BP has told investors they are rethinking their long-term plan, as they evaluate the toll of COVID-19 and the reliance on fuel and gas in their move towards becoming a carbon zero company by 2050.
In a statement issued earlier this week the fuel giant said they were reviewing both their portfolio and capital development plans in anticipation of a sustained weakened energy demand due to the economic fallout from COVID-19 and a global push towards lower carbon energy options, which were perceived as more stable.
Investors were told BP plan to write off up to $17.5 billion in the second quarter as they ‘revise and lower’ long-term price assumptions.
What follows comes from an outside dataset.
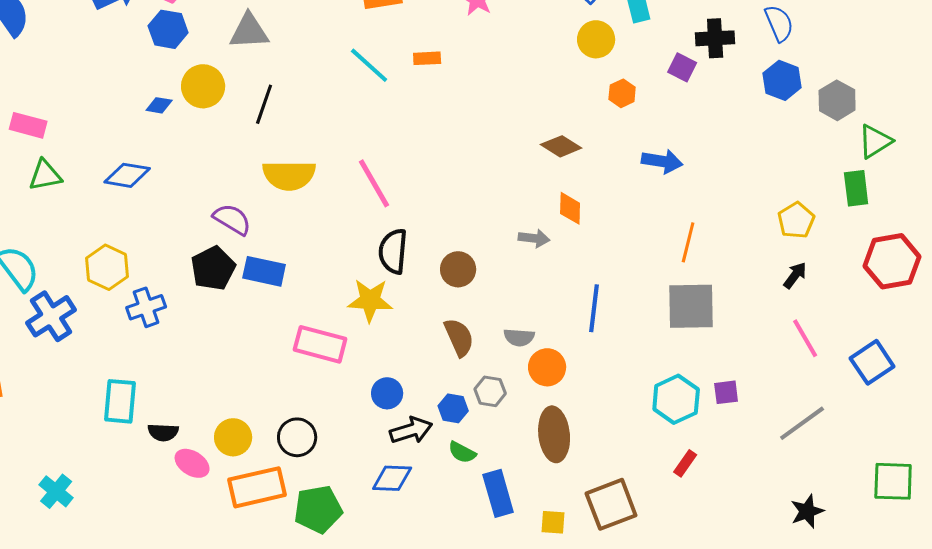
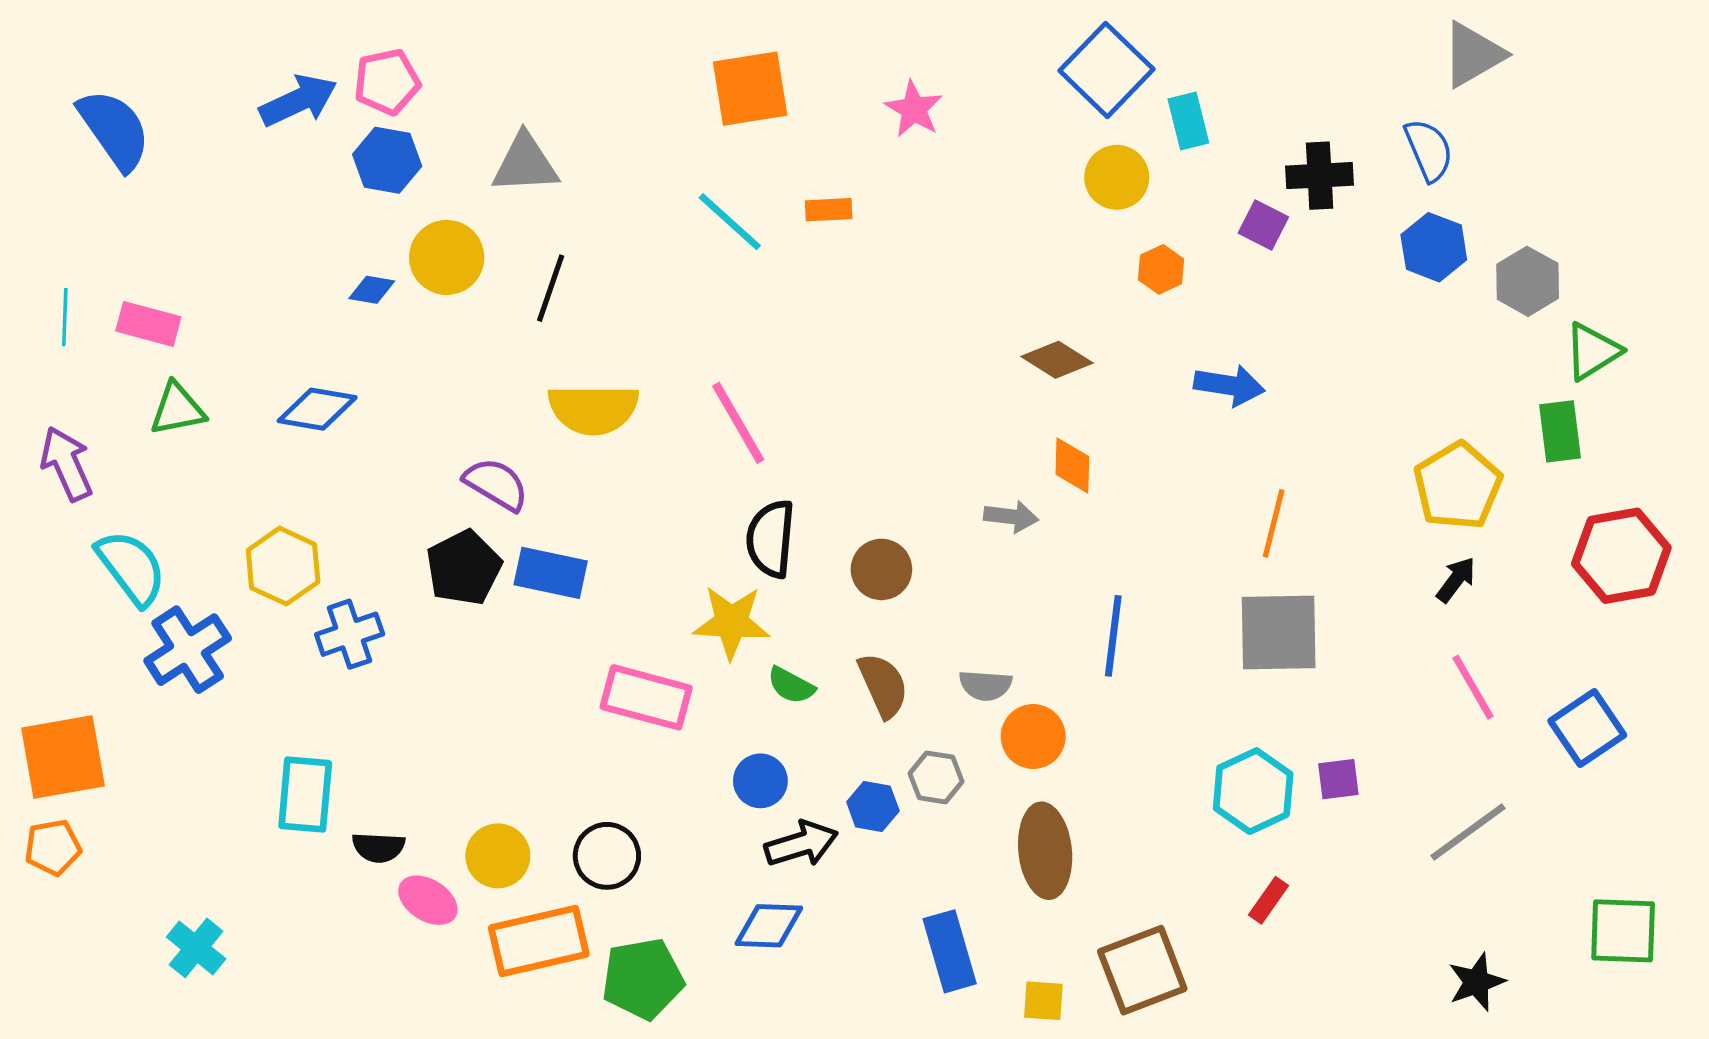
yellow pentagon: (796, 220) -> (1458, 486), size x1.4
green semicircle: (462, 452) -> (791, 685), moved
BP CEO Bernard Looney said the company had been developing a more diversified strategy and had reset their price outlook in line with expectations countries would transition towards more sustainable energy options as they recover from the global pandemic.
“So, we have reset our price outlook to reflect that impact and the likelihood of greater efforts to ‘build back better’ towards a Paris-consistent world. We are also reviewing our development plans. All that will result in a significant charge in our upcoming results, but I am confident that these difficult decisions – rooted in our net zero ambition and reaffirmed by the pandemic – will better enable us to compete through the energy transition,” Mr Looney said.
Their revised, lowered investment appraisals include Brent, Henry Hub gas and their carbon prices, while their intagible exploration assets were also anticipated to take a hit.
BP’s second quarter 2020 results are due to be released in early August.